Los personajes que acompañan a Mafalda – la niña-conciencia del planeta desde nuestra Latinoamérica sesentista – representan de manera cariñosa y tolerante una gama sociológica muy interesante. Manolito y su lógica comercial van de la mano de una Susanita conservadora y prejuiciosa, mientras Felipe ejercita su imaginación desatada, Libertad hace honor a su nombre (y a su pequeña y metafórica estatura), y el Guille, pragmático y elemental, enuncia sus demandas infantiles. Los padres de Mafalda, importantes como referencia a la época, son descritos por su creador Quino con menos nitidez en sus preferencias y valores. Pero hay uno de los amigos – que asoma más tarde al grupo – que creo necesario rescatar hoy como aquel que trasciende a su época y se instala con pachorra en este ya avanzado Siglo XXI: Miguelito.
A diferencia de Felipe – que actúa siempre pendiente de los demás y por ello vive sus fantasías de manera más bien íntima – Miguelito vive como si el mundo girase en torno a él. Aunque ha sido descrito como ególatra, es más bien inocente y cándido en sus acciones. Lo refleja bien aquella historia en la cual él juega a adivinar el color del siguiente auto que pasará por su calle; Miguelito piensa blanco y el coche que pasa resulta negro: “Cómo puede un auto equivocarse tanto”, dice. Me volvió a la memoria este personaje aparentemente tan secundario en la popular tira argentina cuando vi recientemente una película llamada Adam, como su protagonista, quien es un muchacho que sufre el síndrome de Asperger y se relaciona con una chica de su edificio.
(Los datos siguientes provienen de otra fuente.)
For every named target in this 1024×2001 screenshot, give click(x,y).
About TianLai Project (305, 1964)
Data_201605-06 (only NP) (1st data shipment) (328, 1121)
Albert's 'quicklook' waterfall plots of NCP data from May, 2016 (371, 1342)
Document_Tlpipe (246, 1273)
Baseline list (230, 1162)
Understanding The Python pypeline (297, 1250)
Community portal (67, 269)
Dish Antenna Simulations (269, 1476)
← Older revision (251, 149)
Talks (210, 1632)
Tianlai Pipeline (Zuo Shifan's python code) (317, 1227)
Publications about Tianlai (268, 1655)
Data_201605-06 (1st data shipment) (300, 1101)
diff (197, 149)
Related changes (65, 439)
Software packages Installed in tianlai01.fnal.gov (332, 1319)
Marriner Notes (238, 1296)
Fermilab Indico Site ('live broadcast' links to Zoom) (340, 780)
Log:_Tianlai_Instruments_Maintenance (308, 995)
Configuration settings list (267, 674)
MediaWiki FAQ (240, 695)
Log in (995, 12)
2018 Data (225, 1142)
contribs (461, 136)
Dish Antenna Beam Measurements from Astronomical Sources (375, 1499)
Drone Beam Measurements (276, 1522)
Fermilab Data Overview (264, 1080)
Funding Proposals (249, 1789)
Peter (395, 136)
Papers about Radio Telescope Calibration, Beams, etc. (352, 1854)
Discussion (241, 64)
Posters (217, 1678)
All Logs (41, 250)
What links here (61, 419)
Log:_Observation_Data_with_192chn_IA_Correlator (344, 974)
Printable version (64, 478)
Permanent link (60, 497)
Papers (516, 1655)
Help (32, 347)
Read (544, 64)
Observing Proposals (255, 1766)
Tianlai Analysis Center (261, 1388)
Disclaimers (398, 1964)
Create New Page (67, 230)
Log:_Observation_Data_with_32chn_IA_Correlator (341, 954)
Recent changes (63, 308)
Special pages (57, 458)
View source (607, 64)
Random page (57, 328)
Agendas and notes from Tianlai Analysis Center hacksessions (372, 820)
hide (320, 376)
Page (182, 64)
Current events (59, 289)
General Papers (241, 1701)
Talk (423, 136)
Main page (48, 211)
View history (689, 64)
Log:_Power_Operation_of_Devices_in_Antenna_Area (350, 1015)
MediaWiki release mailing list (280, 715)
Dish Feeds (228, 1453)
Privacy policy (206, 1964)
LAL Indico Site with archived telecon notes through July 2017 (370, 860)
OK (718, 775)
Él describe su mal con candidez, poniendo de manifiesto que tiene dificultades en la interacción social, usualmente tomando las cosas en sentido demasiado literal, mostrando incapacidad de sentir y exteriorizar simpatía por los sentimientos de sus semejantes y presentando comportamientos repetitivos de tipo obsesivo. Su personalidad es retratada por el director en la escena en que ella llega a verlo, triste y llorosa, y le pregunta a Adam si la abrazaría. “Sí”, contesta él sin hacer movimiento alguno. “Abrázame, tonto”, le debe decir la chica.
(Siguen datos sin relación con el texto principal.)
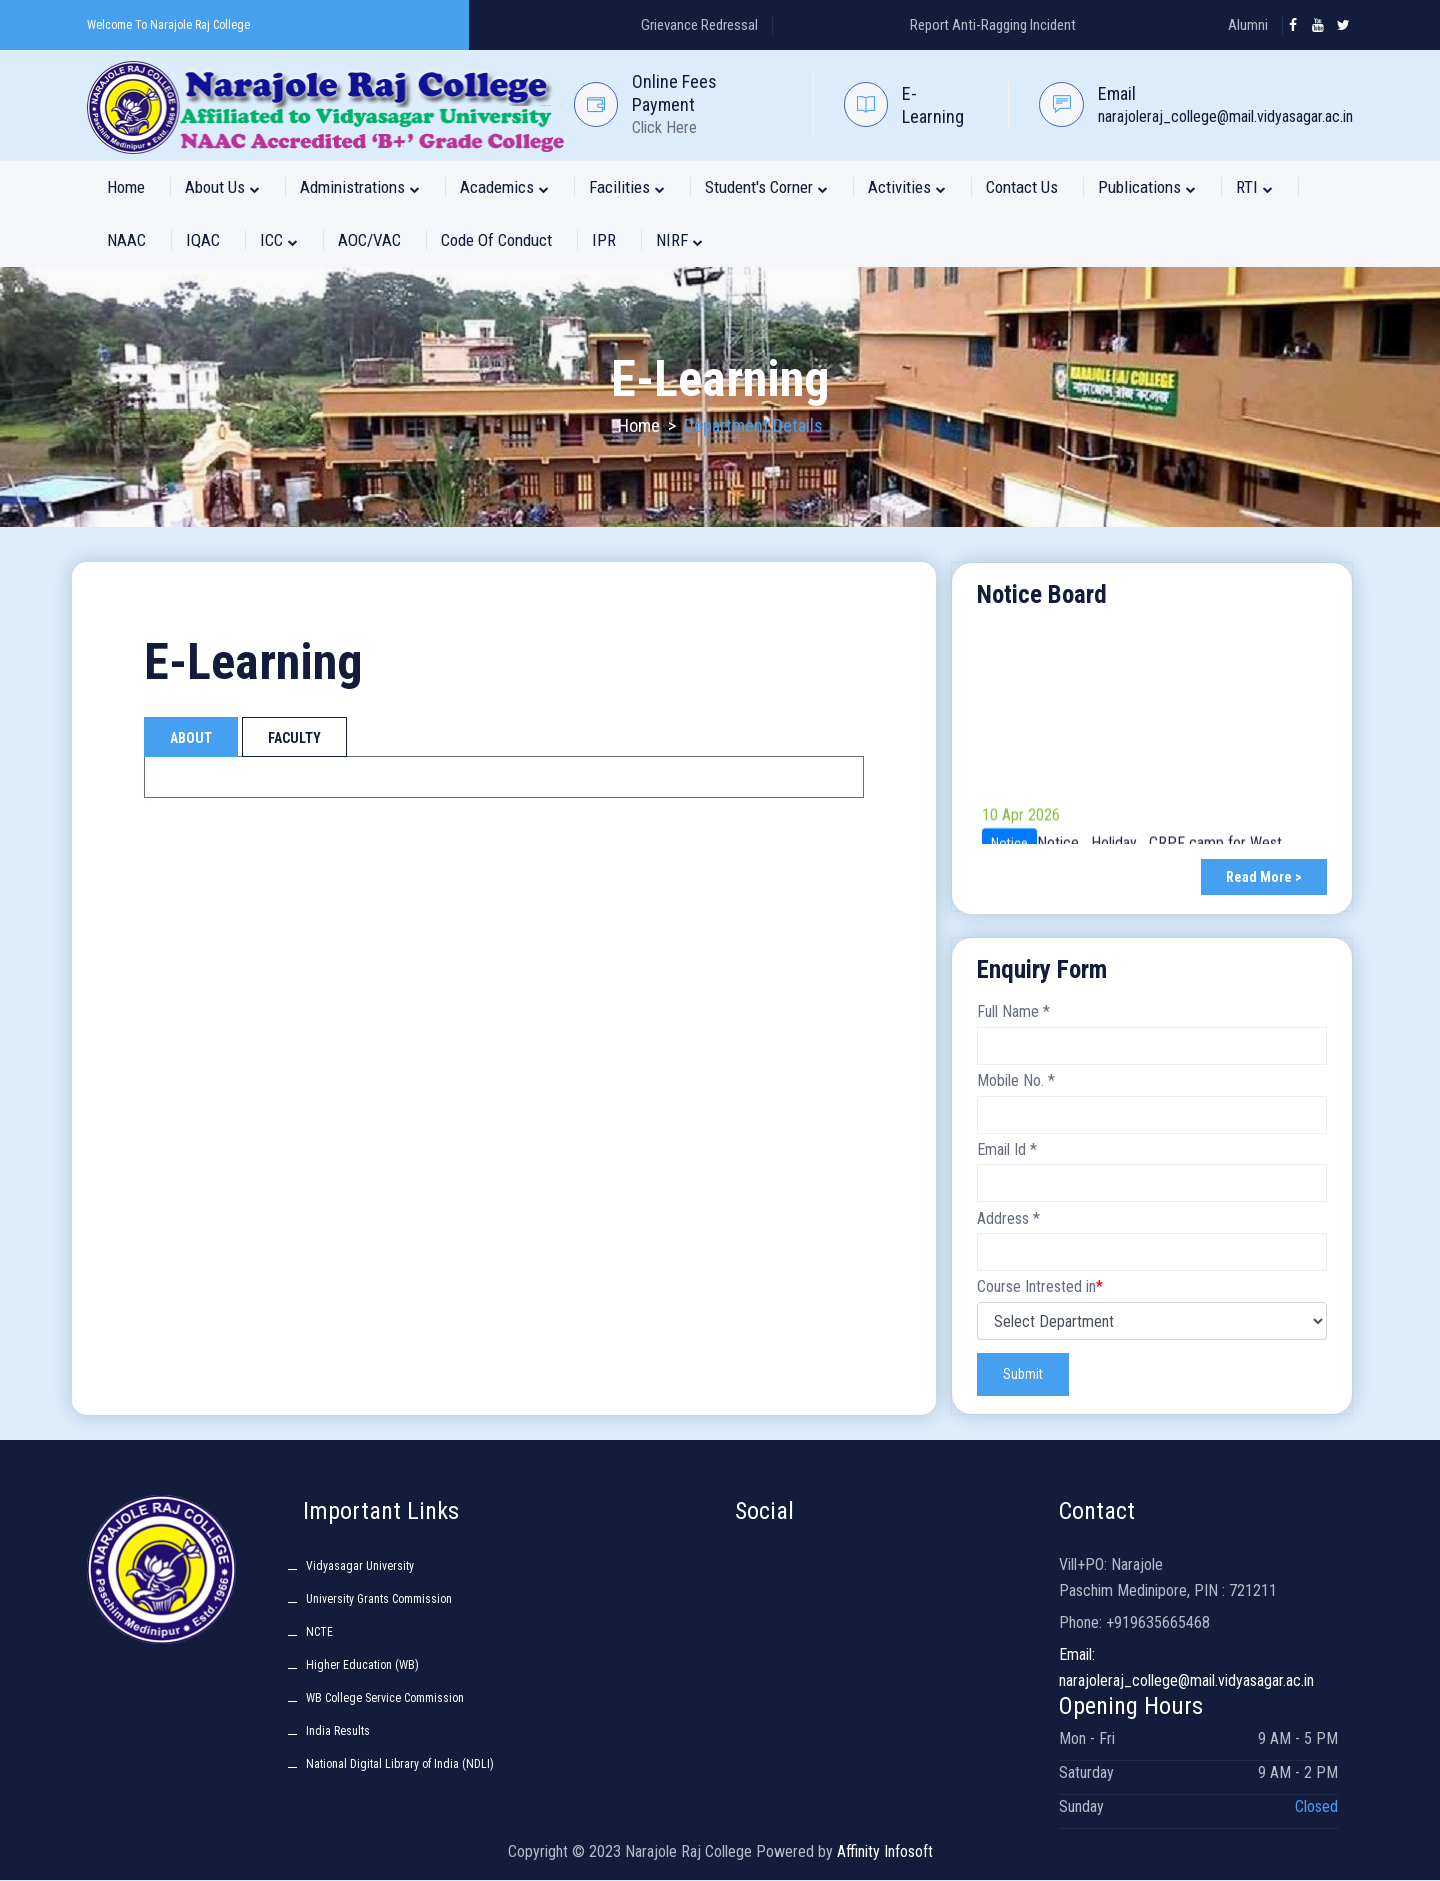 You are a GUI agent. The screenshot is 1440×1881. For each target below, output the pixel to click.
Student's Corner (766, 187)
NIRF (679, 240)
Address (1008, 1218)
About (191, 738)
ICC (279, 240)
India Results (338, 1732)
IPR (604, 240)
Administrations (360, 187)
Si usted mira a su alrededor notará que los avances tecnológicos han ido profundizando actitudes que parecen afines al tipo de comportamiento recién descrito. Desde el inocente “personal-stereo” de los ochenta hasta los MP3, los teléfonos celulares y el i-pod, pasando por el computador personal, son todos aparatos que permiten e inducen actividades individuales aunque puedan también permitir interacción relativamente intensa, como twitter. Todos ellos efectivamente instalan al individuo en el centro – al menos en un centro virtual – del mundo. Desde este punto de vista, la nueva generación es más autista – no necesariamente ególatra – que las anteriores. Y una vez más, el arte se adelanta y describe el nuevo mundo en el personaje de Quino creado hace cuarenta años. Pero también el arte captura las nuevas tendencias en el guión de una serie de TV que hace las delicias de los jóvenes (y de muchos que ya no lo somos) de hoy. En Big-Bang Theory los personajes centrales son jóvenes investigadores en física, ingeniería y astronomía. Y la figura principal es el literalmente genial Sheldon, quien muestra todas las características del síndrome de Asperger, insoportable en su aparente pedantería e incapacidad emocional, pero querible en su enorme dependencia del resto. Su personalidad – bien resumida cuando le resulta imposible encontrar un sitio distinto de aquel que ha elegido para sentarse – es la que sostiene la serie.
Creo que la irrupción masiva de este tipo de comportamiento ha contribuido a la llegada de la serie aún en círculos lejanos a la ciencia, la tecnología y las matemáticas. Es la sensibilidad de los guionistas al comportamiento y las actitudes dominantes lo que sustenta su éxito, tal como antes lo hicieran MASH, Lazos Familiares o Friends en la pantalla chica internacional. Lo que ocurre con los chicos de hoy no es bueno ni malo, simplemente es. Y la búsqueda del Bello Sino requiere que lo entendamos.